Sisi buruknya, ketika perajin besar sepi pembeli maka perajin kecil ikut terdampak. Ada yang sudah menyatakan mati total. Ada yang berada di ambang batas, entah nanti bisa bangkit atau ikut mati.
Di sisi lain, tangan-tangan kreatif mulai bergerak. Di antaranya adalah Bapak Mujiyono. Beliau memilih tetap produksi meski dalam jumlah sedikit.
"Untuk stok, Mbak. Besok dijual kalau corona sudah hilang," ucap beliau.
Selain itu, Pak Mujiyono juga semakin rajin mempromosikan wayang kulit lewat secara online, baik melalui marketplace maupun social media dan grup chat. Hasilnya terbilang bagus, karyawan tetap bisa mendapat upah dan tidak dirumahkan.
Sisa lembaran kulit yang masih bersih juga disisihkan. Nantinya akan dijual kemudian dibuat barang kerajinan lain atau krecek (rambak). Beliau percaya bahwa selalu ada jalan untuk orang yang mau berusaha.
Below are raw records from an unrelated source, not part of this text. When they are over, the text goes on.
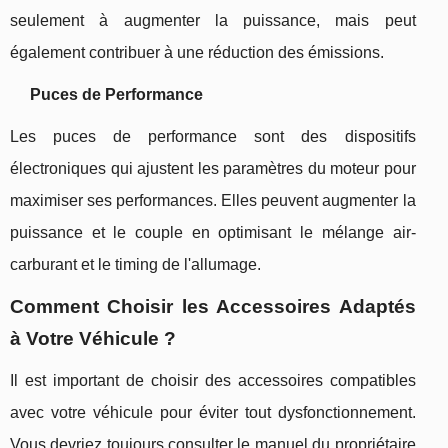
seulement à augmenter la puissance, mais peut
également contribuer à une réduction des émissions.
Puces de Performance
Les puces de performance sont des dispositifs
électroniques qui ajustent les paramètres du moteur pour
maximiser ses performances. Elles peuvent augmenter la
puissance et le couple en optimisant le mélange air-
carburant et le timing de l'allumage.
Comment Choisir les Accessoires Adaptés
à Votre Véhicule ?
Il est important de choisir des accessoires compatibles
avec votre véhicule pour éviter tout dysfonctionnement.
Vous devriez toujours consulter le manuel du propriétaire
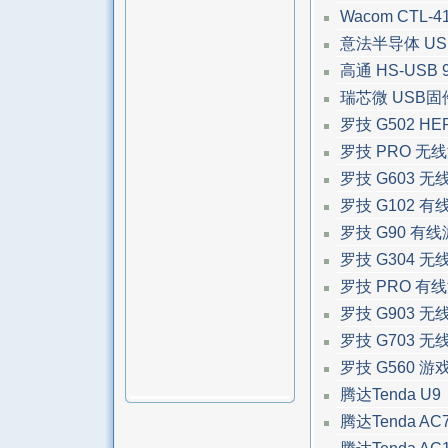
Wacom CTL-4
意法半导体 U
高通 HS-USB 
瑞芯微 USB
罗技 G502 H
罗技 PRO 无
罗技 G603 
罗技 G102 
罗技 G90 有
罗技 G304 
罗技 PRO 有
罗技 G903 
罗技 G703 
罗技 G560 
腾达Tenda U9
腾达Tenda AC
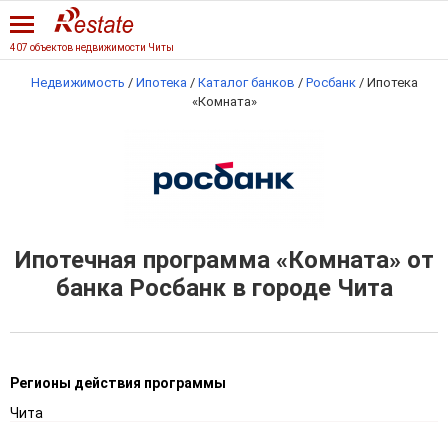
407 объектов недвижимости Читы
Недвижимость
/
Ипотека
/
Каталог банков
/
Росбанк
/
Ипотека
«Комната»
Ипотечная программа «Комната» от
банка Росбанк в городе Чита
Регионы действия программы
Чита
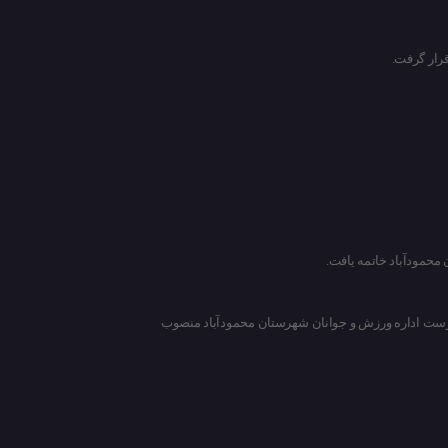
رار گرفت.
 محمودآباد خاتمه یافت.
رپرست اداره ورزش و جوانان شهرستان محمودآباد منصوب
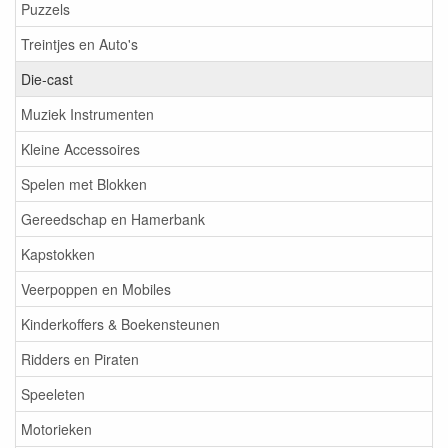
Puzzels
Treintjes en Auto's
Die-cast
Muziek Instrumenten
Kleine Accessoires
Spelen met Blokken
Gereedschap en Hamerbank
Kapstokken
Veerpoppen en Mobiles
Kinderkoffers & Boekensteunen
Ridders en Piraten
Speeleten
Motorieken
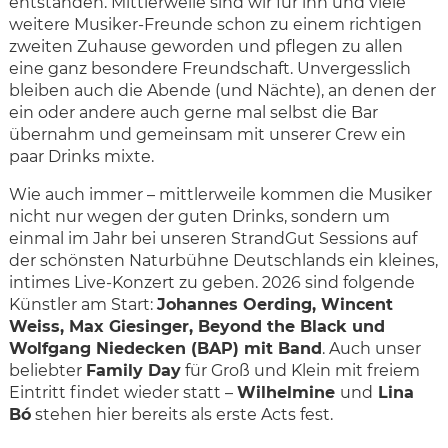
entstanden. Mittlerweile sind wir für ihn und viele
weitere Musiker-Freunde schon zu einem richtigen
zweiten Zuhause geworden und pflegen zu allen
eine ganz besondere Freundschaft. Unvergesslich
bleiben auch die Abende (und Nächte), an denen der
ein oder andere auch gerne mal selbst die Bar
übernahm und gemeinsam mit unserer Crew ein
paar Drinks mixte.
Wie auch immer – mittlerweile kommen die Musiker
nicht nur wegen der guten Drinks, sondern um
einmal im Jahr bei unseren StrandGut Sessions auf
der schönsten Naturbühne Deutschlands ein kleines,
intimes Live-Konzert zu geben. 2026 sind folgende
Künstler am Start:
Johannes Oerding, Wincent
Weiss, Max Giesinger, Beyond the Black und
Wolfgang Niedecken (BAP) mit Band
. Auch unser
beliebter
Family Day
für Groß und Klein mit freiem
Eintritt findet wieder statt –
Wilhelmine
und
Lina
Bó
stehen hier bereits als erste Acts fest.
Dengan demikian, sesama pelaku bisnis perlu optimis, inovatif, dan mau melakukan kerja sama. Contoh konkrit sesuai latar di atas, misalnya produsen krecek dengan perajin wayang.
"Yang akan bertahan hidup bukanlah spesies yang paling kuat dan pintar, tetapi yang paling mampu beradaptasi"Â ---Charles Darwin
Kolaborasi Keduanya
Berangkat dari sana, pekerja terdampak PHK atau potong gaji bisa mulai menjalankan bisnis. Tujuannya bukan sekadar mengisi pendapatan yang berkurang. Lebih dari itu, bisa membantu memenuhi kebutuhan tetangga.
Tak salah jika kita bergerak menambah jumlah UMKM lokal. Sesuai kondisi saat ini, kuliner memiliki pangsa pasar yang luas. Bagaimana pun keadaan suatu ekosistem, makanan adalah kebutuhan pokok.
Pandemi sekaligus liburan kuliah dimanfaatkan oleh adikku sebagai ajang belajar mikro bisnis. Dia dan seorang kawannya memasarkan kebutuhan makanan dan bumbu dapur secara online.